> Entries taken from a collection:

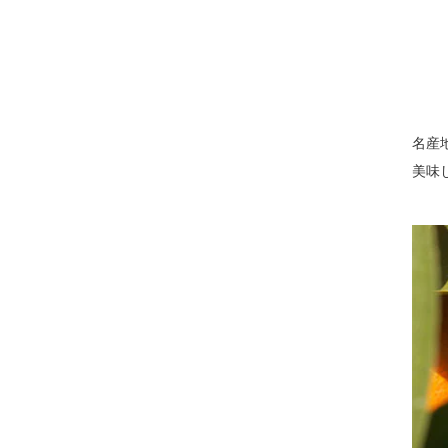
名産
美味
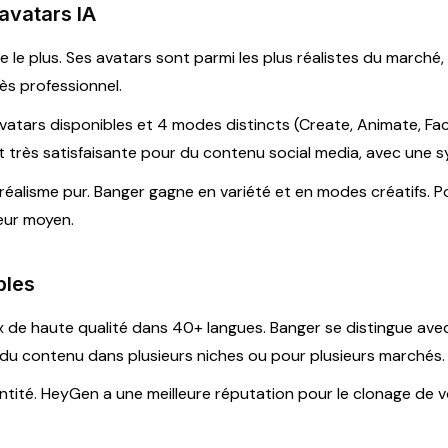
 avatars IA
le le plus. Ses avatars sont parmi les plus réalistes du marché
rès professionnel.
vatars disponibles et 4 modes distincts (Create, Animate, Fac
 est très satisfaisante pour du contenu social media, avec une 
lisme pur. Banger gagne en variété et en modes créatifs. Pou
eur moyen.
bles
x de haute qualité dans 40+ langues. Banger se distingue ave
 du contenu dans plusieurs niches ou pour plusieurs marchés.
ité. HeyGen a une meilleure réputation pour le clonage de v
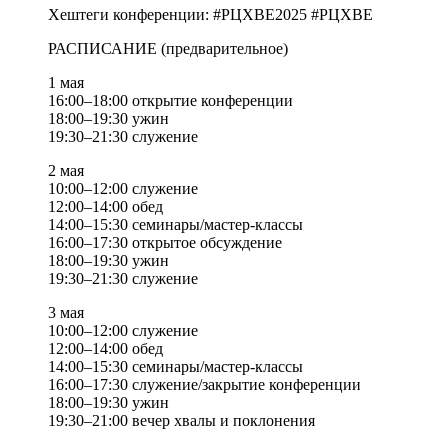
Хештеги конференции: #РЦХВЕ2025 #РЦХВЕ
РАСПИСАНИЕ (предварительное)
1 мая
16:00–18:00 открытие конференции
18:00–19:30 ужин
19:30–21:30 служение
2 мая
10:00–12:00 служение
12:00–14:00 обед
14:00–15:30 семинары/мастер-классы
16:00–17:30 открытое обсуждение
18:00–19:30 ужин
19:30–21:30 служение
3 мая
10:00–12:00 служение
12:00–14:00 обед
14:00–15:30 семинары/мастер-классы
16:00–17:30 служение/закрытие конференции
18:00–19:30 ужин
19:30–21:00 вечер хвалы и поклонения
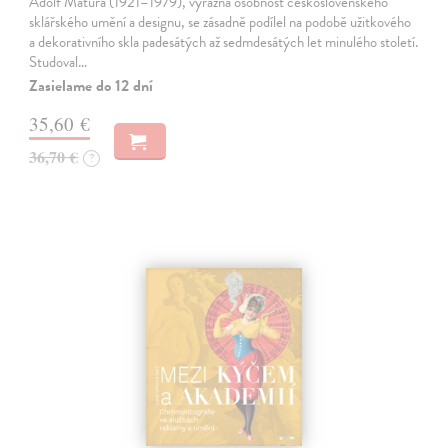
Adolf Matura (1921–1979), výrazná osobnost československého
sklářského umění a designu, se zásadně podílel na podobě užitkového
a dekorativního skla padesátých až sedmdesátých let minulého století.
Studoval…
Zasielame do 12 dní
35,60 €
36,70 €
?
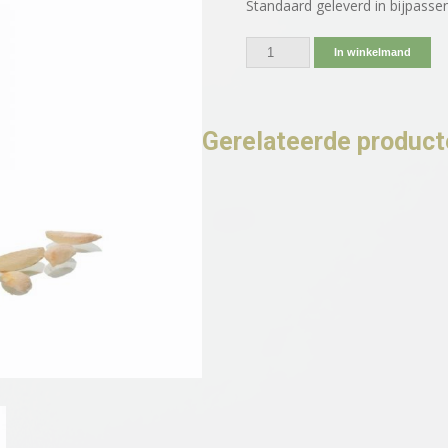
Standaard geleverd in bijpassen
In winkelmand
Gerelateerde produc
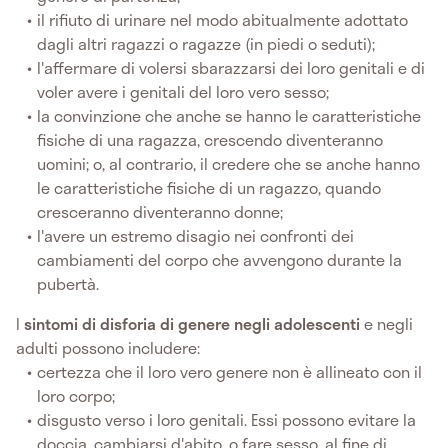
il rifiuto di urinare nel modo abitualmente adottato
dagli altri ragazzi o ragazze (in piedi o seduti);
l'affermare di volersi sbarazzarsi dei loro genitali e di
voler avere i genitali del loro vero sesso;
la convinzione che anche se hanno le caratteristiche
fisiche di una ragazza, crescendo diventeranno
uomini; o, al contrario, il credere che se anche hanno
le caratteristiche fisiche di un ragazzo, quando
cresceranno diventeranno donne;
l'avere un estremo disagio nei confronti dei
cambiamenti del corpo che avvengono durante la
pubertà.
I
sintomi di disforia di genere negli adolescenti
e negli
adulti possono includere:
certezza che il loro vero genere non è allineato con il
loro corpo;
disgusto verso i loro genitali. Essi possono evitare la
doccia, cambiarsi d'abito, o fare sesso, al fine di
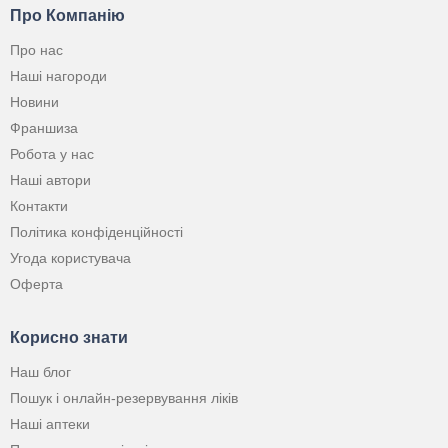
Про Компанію
Про нас
Наші нагороди
Новини
Франшиза
Робота у нас
Наші автори
Контакти
Політика конфіденційності
Угода користувача
Оферта
Корисно знати
Наш блог
Пошук і онлайн-резервування ліків
Наші аптеки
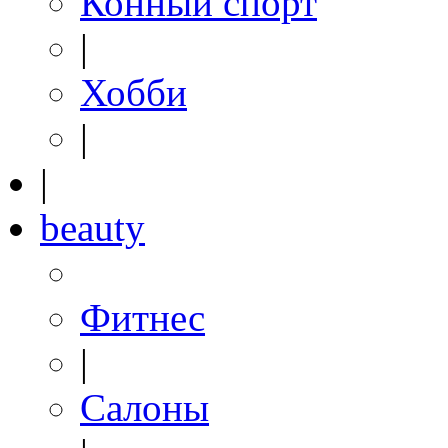
Конный спорт
|
Хобби
|
|
beauty
Фитнес
|
Салоны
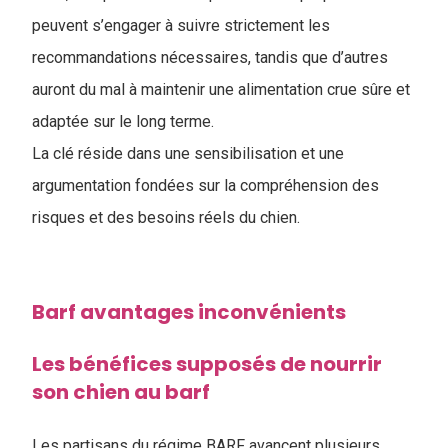
peuvent s’engager à suivre strictement les
recommandations nécessaires, tandis que d’autres
auront du mal à maintenir une alimentation crue sûre et
adaptée sur le long terme.
La clé réside dans une sensibilisation et une
argumentation fondées sur la compréhension des
risques et des besoins réels du chien.
Barf avantages inconvénients
Les bénéfices supposés de nourrir
son chien au barf
Les partisans du régime BARF avancent plusieurs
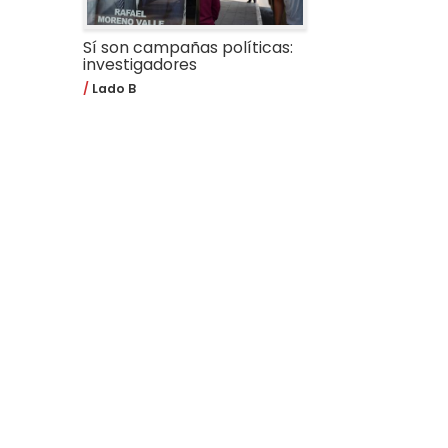
Sí son campañas políticas:
investigadores
Lado B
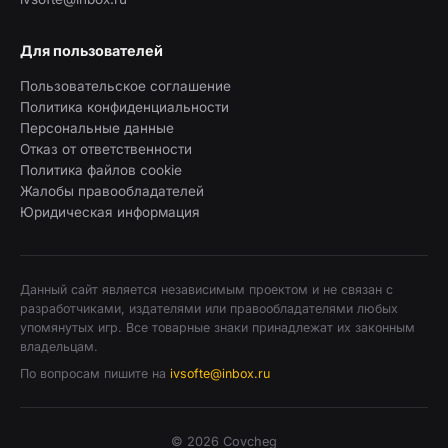
Для пользователей
Пользовательское соглашение
Политика конфиденциальности
Персональные данные
Отказ от ответственности
Политика файлов cookie
Жалобы правообладателей
Юридическая информация
Данный сайт является независимым проектом и не связан с
разработчиками, издателями или правообладателями любых
упомянутых игр. Все товарные знаки принадлежат их законным
владельцам.
По вопросам пишите на
ivsofte@inbox.ru
© 2026 Covcheg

> Work instructions: For the data above, give the number of lines in which the word "genitali" appears, and nothing more.

> Answer box: 3